THE PROBLEM: Retype the lines below exactly, from the one that contains "I need masks" through the last, and leave every picture out.

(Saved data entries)
◇ ◇ ◇ ◇ ◇ ◇ ◇
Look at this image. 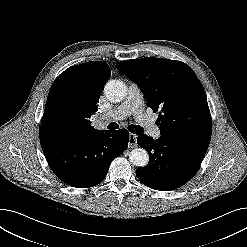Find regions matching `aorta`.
Segmentation results:
<instances>
[{"mask_svg":"<svg viewBox=\"0 0 247 247\" xmlns=\"http://www.w3.org/2000/svg\"><path fill=\"white\" fill-rule=\"evenodd\" d=\"M126 85L120 80H109L104 86V93L111 102H120L126 96ZM130 162L137 167H144L149 161L148 152L143 148H135L130 152Z\"/></svg>","mask_w":247,"mask_h":247,"instance_id":"aorta-1","label":"aorta"}]
</instances>
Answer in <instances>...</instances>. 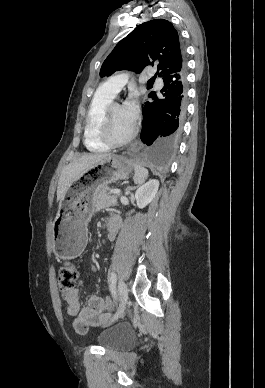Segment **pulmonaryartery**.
<instances>
[{
  "mask_svg": "<svg viewBox=\"0 0 265 388\" xmlns=\"http://www.w3.org/2000/svg\"><path fill=\"white\" fill-rule=\"evenodd\" d=\"M132 79L131 77L129 78ZM154 82H161L163 77L161 75H154L152 77ZM125 84L122 76L113 75L111 79H106L103 84L104 90H120L122 86Z\"/></svg>",
  "mask_w": 265,
  "mask_h": 388,
  "instance_id": "pulmonary-artery-1",
  "label": "pulmonary artery"
}]
</instances>
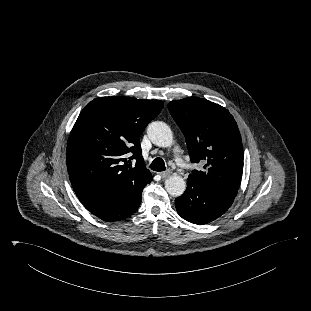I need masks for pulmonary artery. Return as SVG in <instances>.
<instances>
[{"label":"pulmonary artery","mask_w":311,"mask_h":311,"mask_svg":"<svg viewBox=\"0 0 311 311\" xmlns=\"http://www.w3.org/2000/svg\"><path fill=\"white\" fill-rule=\"evenodd\" d=\"M174 157H175V161H176V163H177L178 165L184 166L183 160H182L181 155H180V150H179L178 147H176V148L174 149Z\"/></svg>","instance_id":"obj_1"}]
</instances>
◇ ◇ ◇ ◇ ◇ ◇ ◇
REPLY TO THE EXERCISE:
I need masks for pulmonary artery. Return as SVG in <instances>.
<instances>
[{"label":"pulmonary artery","mask_w":311,"mask_h":311,"mask_svg":"<svg viewBox=\"0 0 311 311\" xmlns=\"http://www.w3.org/2000/svg\"><path fill=\"white\" fill-rule=\"evenodd\" d=\"M174 157H175V161H176V163H177L178 165L184 166L183 160H182L181 155H180V150H179L178 147H176V148L174 149Z\"/></svg>","instance_id":"obj_1"}]
</instances>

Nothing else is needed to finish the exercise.